3. **Attention Masks**: The tokenizer also provides attention masks, which tell the model which tokens are actual words and which are padding.

4. **Special Tokens**: Let's look at how special tokens are handled.

In [15]:
print("Special tokens:")
print(f"CLS token: {tokenizer.cls_token}, ID: {tokenizer.cls_token_id}")
print(f"SEP token: {tokenizer.sep_token}, ID: {tokenizer.sep_token_id}")
print(f"PAD token: {tokenizer.pad_token}, ID: {tokenizer.pad_token_id}")

Special tokens:
CLS token: [CLS], ID: 101
SEP token: [SEP], ID: 102
PAD token: [PAD], ID: 0


Special tokens are predefined tokens used in natural language processing models, particularly those based on architectures like BERT, to handle specific tasks or provide essential information during the tokenization process. The [CLS] token, with an ID of 101, is placed at the beginning of each sequence and is used for classification tasks, where the model's output for this token is interpreted as a summary of the entire sequence. The [SEP] token, ID 102, is used to separate different segments of text, such as separating two sentences in a sequence or marking the end of a single sentence. The [PAD] token, ID 0, is used for padding, ensuring that all sequences in a batch have the same length by filling in extra space with this token. These special tokens help the model understand the structure of the input data and perform tasks more effectively.
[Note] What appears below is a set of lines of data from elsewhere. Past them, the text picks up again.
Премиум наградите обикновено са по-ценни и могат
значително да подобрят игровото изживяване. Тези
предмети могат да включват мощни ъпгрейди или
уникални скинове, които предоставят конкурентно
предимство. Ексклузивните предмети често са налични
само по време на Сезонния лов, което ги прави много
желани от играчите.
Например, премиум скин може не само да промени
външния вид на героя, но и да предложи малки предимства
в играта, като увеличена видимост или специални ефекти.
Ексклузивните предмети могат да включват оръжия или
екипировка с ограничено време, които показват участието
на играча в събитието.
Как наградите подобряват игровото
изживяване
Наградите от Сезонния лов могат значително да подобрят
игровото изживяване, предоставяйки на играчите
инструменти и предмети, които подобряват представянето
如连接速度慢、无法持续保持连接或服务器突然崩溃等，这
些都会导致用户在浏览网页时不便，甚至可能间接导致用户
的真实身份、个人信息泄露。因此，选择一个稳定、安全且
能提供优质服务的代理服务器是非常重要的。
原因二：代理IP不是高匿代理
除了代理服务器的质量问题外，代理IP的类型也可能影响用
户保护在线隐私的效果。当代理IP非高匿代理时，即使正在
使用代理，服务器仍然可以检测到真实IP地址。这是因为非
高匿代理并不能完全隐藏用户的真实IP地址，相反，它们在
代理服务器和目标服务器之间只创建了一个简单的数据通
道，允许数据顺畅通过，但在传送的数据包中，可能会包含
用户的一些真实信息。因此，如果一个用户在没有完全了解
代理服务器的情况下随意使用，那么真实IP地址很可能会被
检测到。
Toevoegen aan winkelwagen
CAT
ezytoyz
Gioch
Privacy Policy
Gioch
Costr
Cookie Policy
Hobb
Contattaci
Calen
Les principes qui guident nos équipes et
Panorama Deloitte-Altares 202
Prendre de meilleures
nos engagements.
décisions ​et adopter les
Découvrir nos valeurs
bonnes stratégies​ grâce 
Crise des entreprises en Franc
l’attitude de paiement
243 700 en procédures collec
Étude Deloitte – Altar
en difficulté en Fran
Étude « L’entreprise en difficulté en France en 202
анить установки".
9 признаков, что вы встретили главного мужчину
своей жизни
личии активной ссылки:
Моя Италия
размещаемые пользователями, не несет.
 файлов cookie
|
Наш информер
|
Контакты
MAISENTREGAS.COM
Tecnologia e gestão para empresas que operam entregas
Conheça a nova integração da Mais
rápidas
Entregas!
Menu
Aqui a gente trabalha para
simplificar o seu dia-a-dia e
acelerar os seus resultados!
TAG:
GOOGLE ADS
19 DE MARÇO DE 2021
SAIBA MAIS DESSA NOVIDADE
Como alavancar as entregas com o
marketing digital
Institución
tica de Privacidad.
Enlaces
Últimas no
## Why are Hugging Face Tokenizers Special?

1. **Speed**: They're implemented in Rust, making them very fast.
2. **Flexibility**: They can be used with various models and tasks.
3. **Pre-training**: They come pre-trained for popular models, saving time and effort.
4. **Customization**: You can fine-tune them for specific tasks or domains.

## Real-world Applications

Hugging Face tokenizers are used in many NLP tasks, including:
- Text classification
- Named Entity Recognition
- Question Answering
- Machine Translation

They're a crucial part of the pipeline in modern NLP systems.

In [16]:
# Let's see how the tokenizer handles a more complex sentence
complex_sentence = "The year is 2023, and AI is advancing rapidly! 🚀"
complex_output = tokenizer(complex_sentence)

print("Tokens for complex sentence:")
print(tokenizer.convert_ids_to_tokens(complex_output['input_ids']))

Tokens for complex sentence:
['[CLS]', 'the', 'year', 'is', '202', '##3', ',', 'and', 'ai', 'is', 'advancing', 'rapidly', '!', '[UNK]', '[SEP]']


As you can see, the tokenizer handles numbers, punctuation, and even emojis!

## Conclusion

Hugging Face tokenizers are powerful tools that bridge the gap between human-readable text and machine-processable data. They're an essential component in modern NLP pipelines, allowing models to understand and generate human language more effectively.

By using pre-trained tokenizers, you can quickly get started with advanced NLP tasks without having to worry about the intricacies of text preprocessing. As you delve deeper into NLP, understanding how these tokenizers work will help you fine-tune your models and tackle more complex language tasks.